My brother teaches at UIUC; and so somehow I am reading UPMC as "University of Pennsylvania, Minneapolis-Champaign."
you would be very methodical, efficient and polite should you decide to snap in a measured kind of way
I see Columbo coming back with one more question about the treadmill.
My family likes to say that as you come over the Fort Pitt Bridge, you should be greeted by a sign that says "Welcome to Pittsburgh, a wholly owned subsidiary of the Un/versity of P/ttsburgh M/dical C/nter."
Congrats LB and Oops PhD. Darn, that transplant still hurts ... especially when I sit down ... and the rejection ... Yikes !!
75 gets it right. Some might quibble with Pittsburgh's strategy to have its four or five largest property-owners and employers be tax-exempt non-profit institutions, but I say that the comically low tax revenues and the annual threats to slash bus service before being bailed out by the PA government are worth it.
I can't read this thread without thinking of what Richard Florida had to say about the place.

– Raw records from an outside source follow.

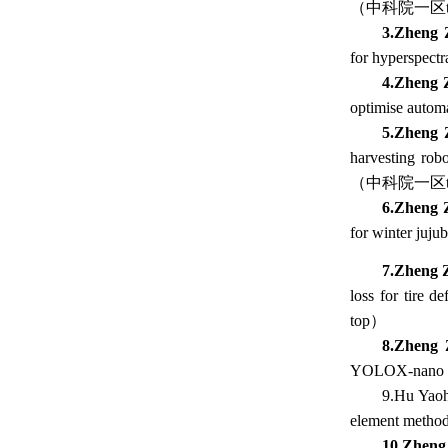
（中科院一区t
3.
Zheng 
for hyperspect
4.
Zheng 
optimise auto
5.
Zheng 
harvesting rob
（中科院一区t
6.
Zheng 
for winter juj
7.
Zheng 
loss for tire
top）
8.
Zheng 
YOLOX-nano n
9.Hu Yao
element metho
10.
Zheng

I hadn't read the Florida piece before, but it seems pretty much on the mark to me (including the more hopeful bits). That said, despite being an erstwhile and not very successful urban hipster, I moved to Pittsburgh because it seemed like a good place to raise a family. So far, it hasn't disappointed.
The best I could do would be cat scans.
Best of luck. You belong in the SG's office, LB, but if it takes a couple of stops before you finally realize it -- and a change of administrations -- we citizens will muddle through.
80: That's because your kids have the schools all to themselves.